SDF-1/CXCL12 Il plasmide Double Nickase (m) consiste in una coppia di plasmidi ingegnerizzati per l'editing ad alta specificità del locus Cxcl12 nelle linee cellulari mouse. Ciascun plasmide esprime una nickasi Cas9 D10A e un sgRNA distinto che prende di mira filamenti di DNA opposti all'interno di Cxcl12. Quando indirizzate verso siti adiacenti su filamenti di DNA opposti, le due nickasi generano tagli a filamento singolo sfalsati che insieme producono una rottura a doppio filamento sfalsata, richiedendo un'attività coordinata sul bersaglio da entrambe le guide. La rottura del DNA risultante viene risolta da vie di riparazione cellulare endogene, più comunemente attraverso la giunzione non omologa delle estremità (NHEJ), portando a inserzioni o delezioni che interrompono la funzione di Cxcl12. Richiedendo il coinvolgimento di due sgRNA nel locus bersaglio, l'approccio a doppia nickasi migliora la specificità dell'editing e fornisce una strategia CRISPR complementare per applicazioni in cui è desiderato un controllo aggiuntivo sulla precisione del targeting.

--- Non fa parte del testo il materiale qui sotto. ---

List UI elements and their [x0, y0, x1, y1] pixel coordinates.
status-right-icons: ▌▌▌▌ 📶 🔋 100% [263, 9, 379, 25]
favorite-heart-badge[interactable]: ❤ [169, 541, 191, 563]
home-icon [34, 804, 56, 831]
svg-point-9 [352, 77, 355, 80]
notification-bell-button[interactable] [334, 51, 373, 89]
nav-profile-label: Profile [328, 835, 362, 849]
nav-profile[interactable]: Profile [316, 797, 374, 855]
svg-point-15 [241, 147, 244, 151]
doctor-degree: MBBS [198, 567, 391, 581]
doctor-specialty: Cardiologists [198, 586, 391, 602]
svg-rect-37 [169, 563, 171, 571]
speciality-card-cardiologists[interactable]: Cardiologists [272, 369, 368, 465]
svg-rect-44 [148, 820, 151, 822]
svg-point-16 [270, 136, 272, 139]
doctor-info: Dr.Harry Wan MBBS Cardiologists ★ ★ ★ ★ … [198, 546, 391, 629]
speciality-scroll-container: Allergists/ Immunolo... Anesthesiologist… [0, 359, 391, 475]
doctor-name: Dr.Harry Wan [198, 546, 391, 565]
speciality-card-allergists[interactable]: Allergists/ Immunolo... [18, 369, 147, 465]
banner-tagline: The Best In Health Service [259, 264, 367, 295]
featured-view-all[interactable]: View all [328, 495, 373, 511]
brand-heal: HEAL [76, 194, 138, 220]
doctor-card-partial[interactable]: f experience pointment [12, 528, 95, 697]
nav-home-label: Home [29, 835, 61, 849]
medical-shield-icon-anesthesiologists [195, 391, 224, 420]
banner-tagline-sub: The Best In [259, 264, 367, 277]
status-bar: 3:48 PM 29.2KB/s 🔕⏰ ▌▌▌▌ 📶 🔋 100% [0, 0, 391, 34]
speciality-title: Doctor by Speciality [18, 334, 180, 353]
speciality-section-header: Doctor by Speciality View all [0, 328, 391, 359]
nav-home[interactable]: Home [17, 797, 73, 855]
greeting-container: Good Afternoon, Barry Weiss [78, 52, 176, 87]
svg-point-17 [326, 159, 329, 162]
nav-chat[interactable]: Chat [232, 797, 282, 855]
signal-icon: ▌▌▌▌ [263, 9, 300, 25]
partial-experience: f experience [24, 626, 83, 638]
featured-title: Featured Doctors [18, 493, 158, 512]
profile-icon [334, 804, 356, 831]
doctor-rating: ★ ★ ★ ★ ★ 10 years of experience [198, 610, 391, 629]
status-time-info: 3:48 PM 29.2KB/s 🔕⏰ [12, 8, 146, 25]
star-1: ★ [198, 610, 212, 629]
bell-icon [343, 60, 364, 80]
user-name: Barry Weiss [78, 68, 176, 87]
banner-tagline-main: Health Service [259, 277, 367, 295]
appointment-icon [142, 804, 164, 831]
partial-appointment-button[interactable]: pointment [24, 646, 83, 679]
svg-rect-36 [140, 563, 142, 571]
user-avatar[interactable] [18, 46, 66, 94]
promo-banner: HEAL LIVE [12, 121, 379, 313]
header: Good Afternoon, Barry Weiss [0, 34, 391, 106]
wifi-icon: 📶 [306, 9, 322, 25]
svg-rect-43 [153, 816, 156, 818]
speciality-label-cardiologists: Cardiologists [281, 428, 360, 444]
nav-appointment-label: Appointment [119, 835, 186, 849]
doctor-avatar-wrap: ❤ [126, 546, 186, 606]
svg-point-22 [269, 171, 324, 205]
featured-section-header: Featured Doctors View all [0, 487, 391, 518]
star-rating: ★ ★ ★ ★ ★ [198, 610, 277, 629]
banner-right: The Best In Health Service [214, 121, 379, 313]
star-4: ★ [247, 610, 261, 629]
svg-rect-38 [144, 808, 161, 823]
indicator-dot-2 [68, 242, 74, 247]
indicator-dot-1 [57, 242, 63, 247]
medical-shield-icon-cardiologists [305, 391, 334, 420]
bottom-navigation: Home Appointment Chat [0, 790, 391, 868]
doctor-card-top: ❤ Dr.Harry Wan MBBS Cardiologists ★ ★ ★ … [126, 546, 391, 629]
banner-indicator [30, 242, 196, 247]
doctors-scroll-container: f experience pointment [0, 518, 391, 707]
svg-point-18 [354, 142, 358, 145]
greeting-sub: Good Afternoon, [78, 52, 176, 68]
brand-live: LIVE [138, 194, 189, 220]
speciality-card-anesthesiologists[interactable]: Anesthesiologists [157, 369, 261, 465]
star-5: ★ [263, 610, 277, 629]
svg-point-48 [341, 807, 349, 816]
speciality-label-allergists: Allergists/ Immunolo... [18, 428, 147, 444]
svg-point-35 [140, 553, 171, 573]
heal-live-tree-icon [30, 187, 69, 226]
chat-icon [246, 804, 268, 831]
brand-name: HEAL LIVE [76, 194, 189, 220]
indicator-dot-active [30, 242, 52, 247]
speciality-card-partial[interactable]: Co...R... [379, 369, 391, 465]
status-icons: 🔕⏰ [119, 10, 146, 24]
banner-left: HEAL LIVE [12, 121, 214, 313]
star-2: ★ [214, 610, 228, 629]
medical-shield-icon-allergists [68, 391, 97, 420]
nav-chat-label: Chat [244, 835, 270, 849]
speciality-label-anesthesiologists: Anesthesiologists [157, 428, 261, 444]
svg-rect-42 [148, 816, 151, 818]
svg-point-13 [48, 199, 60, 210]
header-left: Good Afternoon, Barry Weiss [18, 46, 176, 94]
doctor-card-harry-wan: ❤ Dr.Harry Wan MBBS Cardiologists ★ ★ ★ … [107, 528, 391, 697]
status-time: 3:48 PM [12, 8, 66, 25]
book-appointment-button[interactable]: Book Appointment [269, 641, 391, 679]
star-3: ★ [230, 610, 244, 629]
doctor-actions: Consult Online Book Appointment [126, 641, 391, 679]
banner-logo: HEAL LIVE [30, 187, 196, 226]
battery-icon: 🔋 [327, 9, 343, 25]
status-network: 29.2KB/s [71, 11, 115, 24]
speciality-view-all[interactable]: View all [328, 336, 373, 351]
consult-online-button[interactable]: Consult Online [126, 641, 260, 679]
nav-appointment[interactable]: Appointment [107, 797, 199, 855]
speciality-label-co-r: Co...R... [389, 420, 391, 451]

Per supportare l'identificazione efficiente delle cellule modificate, un plasmide codifica la GFP per la visualizzazione fluorescente delle popolazioni trasfettate, mentre il plasmide di accompagnamento porta un gene di resistenza alla puromicina per la selezione antibiotica. Insieme, queste caratteristiche supportano l'arricchimento efficiente delle popolazioni co-trasfettate e semplificano la convalida dei cloni con Cxcl12 interrotto.
Solo per uso di ricerca. Non destinato a uso diagnostico o terapeutico.